### Dataset content ###

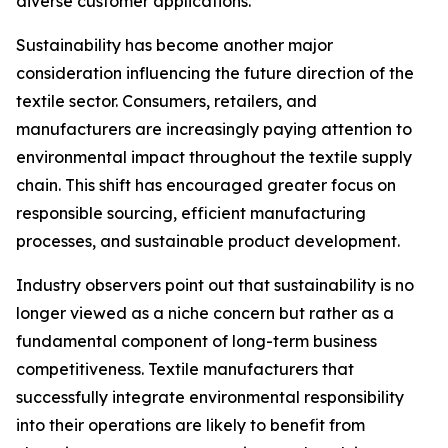
diverse customer applications.
Sustainability has become another major
consideration influencing the future direction of the
textile sector. Consumers, retailers, and
manufacturers are increasingly paying attention to
environmental impact throughout the textile supply
chain. This shift has encouraged greater focus on
responsible sourcing, efficient manufacturing
processes, and sustainable product development.
Industry observers point out that sustainability is no
longer viewed as a niche concern but rather as a
fundamental component of long-term business
competitiveness. Textile manufacturers that
successfully integrate environmental responsibility
into their operations are likely to benefit from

###

What lines in the entries contain "that"? Report each one by copying it.

Industry observers point out that sustainability is no
competitiveness. Textile manufacturers that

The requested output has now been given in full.